The Merchant of Venom

by Michael Seth Starr

Pub Date: Oct. 25th, 2022
ISBN: 978-0-8065-4172-3
Publisher: Citadel/Kensington

Appreciative biography of the original insult comic.

Born in 1926, Rickles grew from a shy boy to a man who, fearless on stage, would “lock on someone in the audience before verbally assaulting his prey, firing his insults in tommy-gun fashion, rat-tat-tat, crossing ethnic, gender, and religious lines.” By the end of his long career, which ended with his death at the age of 91 in 2017, that style of comedy was broadly considered racist, sexist, and every other kind of -ist—and for good reason, writes longtime New York Post reporter and editor Starr. After all, one of his latter-day jokes went, “President Obama is a personal friend of mine. He was over to the house yesterday, but the mop broke.” For all that, even those whom he assailed very late in his life, in a different time, were apt to forgive him as an equal-opportunity offender.
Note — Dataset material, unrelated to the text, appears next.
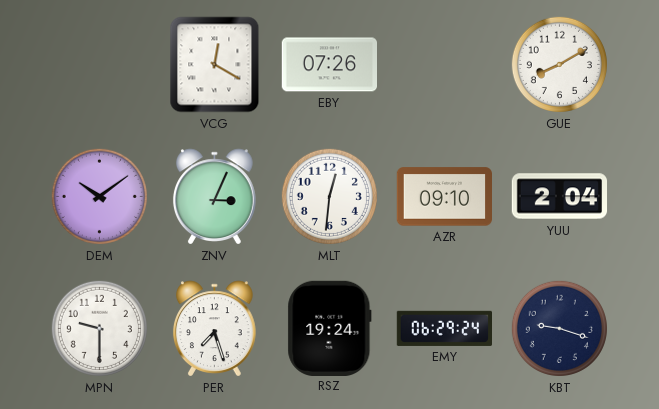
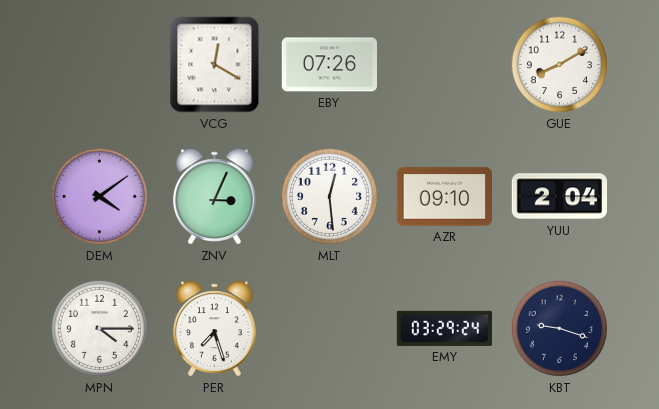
DEM: 10:09 -> 4:09
MLT: 12:31 -> 12:29
MPN: 9:30 -> 4:15
RSZ: 19:24 -> none
EMY: 06:29 -> 03:29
As one reporter wrote, by way of posthumous summation, Rickles’ career began in the distant past, “when racist and sexist broadsides delivered by white male comedians were OK, and he got grandfathered in for the remainder.” Whether that will make this biography palatable to younger readers is questionable, but even if Rickles was out of step with the times, he stuck to his act and continued to crack up the old-timers on late-night TV and in countless celebrity roasts. Starr charts Rickles’ long rise to fame, which accelerated from Borscht Belt to stardom once he insulted Frank Sinatra, who laughed instead of busting him in the chops. A junior member of the Rat Pack thereafter, Rickles was a familiar in mob-era Las Vegas, an experience that served him well when he was booked for a part in Martin Scorsese’s film Casino. Characteristically, he returned the favor by telling the diminutive director, “When you direct me, Marty, could you stand on a chair so I can see you?”

A fan’s notes, and probably for fans only given the clash of eras.